Comment by gnulinux

6 months ago

At $2/1Mt it's cheaper than e.g. Gemini 2.5 Pro which is ($1.25/1Mt for input and $10/1Mt per output). When I code with Aider my requests average to something like 5000 tokens input and 800 tokens output. At this rate, Gemini 2.5 Pro is about $0.01425 per single Aider request and Cerebras Qwen3 Coder is $0.0116 per request. Not a significant difference, but I think sufficiently cheaper to be competitive, especially given Qwen3-coder is on part with Gemini/Claude/o3, it even surpasses them in some tests.

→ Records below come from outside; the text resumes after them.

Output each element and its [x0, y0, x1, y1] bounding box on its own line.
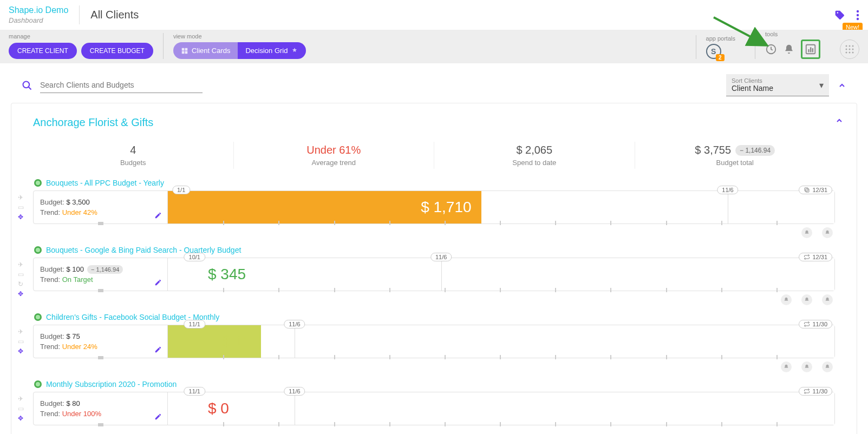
- pencil-icon[interactable]: [154, 346, 162, 353]
- svg-point-9: [846, 45, 847, 47]
- spend-amount: $ 1,710: [421, 199, 471, 216]
- svg-line-19: [29, 87, 31, 89]
- stat-total: $ 3,755 − 1,146.94 Budget total: [635, 142, 836, 169]
- today-date-pill: 11/6: [284, 387, 305, 396]
- budget-bar[interactable]: Budget: $ 3,500 Trend: Under 42% $ 1,710…: [33, 190, 835, 224]
- pencil-icon[interactable]: [154, 212, 162, 219]
- budget-bar[interactable]: Budget: $ 80 Trend: Under 100% $ 0 11/1 …: [33, 392, 835, 425]
- plane-icon: ✈: [18, 395, 24, 403]
- chart-icon[interactable]: [805, 43, 817, 55]
- budget-bar[interactable]: Budget: $ 75 Trend: Under 24% $ 11 11/1 …: [33, 325, 835, 358]
- analytics-highlight: [801, 40, 820, 59]
- ticks: [168, 423, 834, 426]
- create-client-button[interactable]: CREATE CLIENT: [9, 43, 77, 59]
- budget-name[interactable]: Bouquets - Google & Bing Paid Search - Q…: [46, 246, 241, 254]
- budget-info: Budget: $ 75 Trend: Under 24%: [34, 325, 168, 358]
- brand-block: Shape.io Demo Dashboard: [9, 5, 80, 24]
- ticks: [168, 289, 834, 292]
- stat-total-label: Budget total: [635, 159, 836, 167]
- search-input[interactable]: [40, 77, 203, 93]
- sort-label: Sort Clients: [732, 77, 807, 84]
- bell-chip[interactable]: [822, 227, 833, 238]
- stats-row: 4 Budgets Under 61% Average trend $ 2,06…: [33, 142, 835, 169]
- stat-spend-value: $ 2,065: [434, 144, 635, 156]
- end-date-pill: 12/31: [799, 253, 832, 261]
- budget-item: ✈ ▭ ↻ ✥ Bouquets - Google & Bing Paid Se…: [33, 246, 835, 305]
- source-icons: ✈ ▭ ✥: [18, 328, 24, 355]
- drag-handle[interactable]: [98, 222, 103, 225]
- budget-name[interactable]: Monthly Subscription 2020 - Promotion: [46, 380, 177, 389]
- car-icon: ▭: [18, 405, 24, 412]
- collapse-all-icon[interactable]: [838, 81, 846, 90]
- svg-point-13: [849, 49, 851, 50]
- budget-bar[interactable]: Budget: $ 100− 1,146.94 Trend: On Target…: [33, 258, 835, 291]
- client-cards-label: Client Cards: [192, 47, 231, 55]
- drag-handle[interactable]: [98, 423, 103, 426]
- viewmode-label: view mode: [173, 33, 306, 40]
- move-icon[interactable]: ✥: [18, 290, 24, 298]
- bell-chip[interactable]: [822, 294, 833, 305]
- svg-point-15: [846, 52, 847, 54]
- topbar: Shape.io Demo Dashboard All Clients New!: [0, 0, 868, 30]
- budget-name[interactable]: Bouquets - All PPC Budget - Yearly: [46, 179, 164, 187]
- drag-handle[interactable]: [98, 356, 103, 359]
- car-icon: ▭: [18, 203, 24, 211]
- bell-chip[interactable]: [801, 361, 812, 372]
- sort-dropdown[interactable]: Sort Clients Client Name ▾: [726, 74, 829, 96]
- client-name[interactable]: Anchorage Florist & Gifts: [33, 116, 835, 129]
- create-budget-button[interactable]: CREATE BUDGET: [81, 43, 153, 59]
- client-card: Anchorage Florist & Gifts 4 Budgets Unde…: [11, 103, 857, 434]
- tag-icon[interactable]: [834, 10, 845, 21]
- spend-amount: $ 345: [208, 266, 246, 283]
- svg-rect-21: [805, 188, 808, 191]
- bar-track: $ 1,710 1/1 11/6 12/31: [168, 191, 834, 223]
- status-dot: [34, 313, 42, 321]
- today-marker: [295, 392, 295, 425]
- bell-chip[interactable]: [781, 361, 792, 372]
- notif-row: [33, 361, 835, 372]
- apps-grid-icon[interactable]: [840, 40, 859, 59]
- bell-icon[interactable]: [784, 43, 794, 55]
- move-icon[interactable]: ✥: [18, 415, 24, 422]
- kebab-menu-icon[interactable]: [856, 10, 859, 21]
- spend-amount: $ 0: [208, 400, 229, 417]
- brand-name[interactable]: Shape.io Demo: [9, 5, 68, 15]
- chevron-down-icon: ▾: [819, 80, 824, 90]
- budget-item: ✈ ▭ ✥ Children's Gifts - Facebook Social…: [33, 313, 835, 372]
- card-collapse-icon[interactable]: [835, 116, 844, 125]
- status-dot: [34, 246, 42, 254]
- svg-point-12: [846, 49, 847, 50]
- move-icon[interactable]: ✥: [18, 213, 24, 221]
- sort-value: Client Name: [732, 84, 807, 93]
- clock-icon[interactable]: [765, 43, 777, 55]
- pencil-icon[interactable]: [154, 413, 162, 420]
- bar-track: $ 345 10/1 11/6 12/31: [168, 258, 834, 291]
- plane-icon: ✈: [18, 194, 24, 201]
- bell-chip[interactable]: [822, 361, 833, 372]
- shape-portal-icon[interactable]: S 2: [706, 44, 721, 59]
- bell-chip[interactable]: [781, 294, 792, 305]
- spend-fill: $ 1,710: [168, 191, 481, 223]
- pencil-icon[interactable]: [154, 279, 162, 286]
- svg-rect-6: [810, 47, 811, 52]
- search-icon[interactable]: [22, 80, 32, 91]
- budget-info: Budget: $ 3,500 Trend: Under 42%: [34, 191, 168, 223]
- bell-chip[interactable]: [801, 294, 812, 305]
- budget-info: Budget: $ 100− 1,146.94 Trend: On Target: [34, 258, 168, 291]
- refresh-icon: ↻: [18, 280, 24, 288]
- source-icons: ✈ ▭ ↻ ✥: [18, 261, 24, 298]
- decision-grid-tab[interactable]: Decision Grid: [238, 42, 306, 59]
- decision-grid-label: Decision Grid: [245, 47, 288, 55]
- svg-point-2: [857, 17, 859, 19]
- drag-handle[interactable]: [98, 289, 103, 292]
- budget-info: Budget: $ 80 Trend: Under 100%: [34, 392, 168, 425]
- start-date-pill: 11/1: [184, 320, 205, 328]
- move-icon[interactable]: ✥: [18, 347, 24, 355]
- svg-point-18: [23, 81, 30, 88]
- svg-point-14: [852, 49, 854, 50]
- client-cards-tab[interactable]: Client Cards: [173, 42, 238, 59]
- notif-row: [33, 227, 835, 238]
- bell-chip[interactable]: [801, 227, 812, 238]
- today-marker: [295, 325, 295, 358]
- today-date-pill: 11/6: [717, 186, 738, 194]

NOTE: Currently in OpenRouter, Qwen3-Coder requests are averaging to $0.3/1M input tok and $1.2/1M output tok. That's just so significantly cheaper that I wouldn't be surprised if open weight models start eating Google/Anthropic/OpenAI lunch. https://openrouter.ai/qwen/qwen3-coder

2 comments

gnulinux

pkaye 6 months ago

Do you have any experience on how good is Qwen3-coder compared to Claude 4 Sonnet?

gnulinux 6 months ago

No, unfortunately, I haven't used Qwen3-coder yet. I do like Claude 4 Sonnet, but my favorite programming LLM is Gemini 2.5 Pro at the moment, I think it's the smartest model (Claude and o3 do print better code though).
I have exprience using the base Qwen3-32B model and it's extremely good for its size, especially in solving undergrad/grad level math problems. So my guess would be that Qwen3-coder should be competitive, but this is just speculation.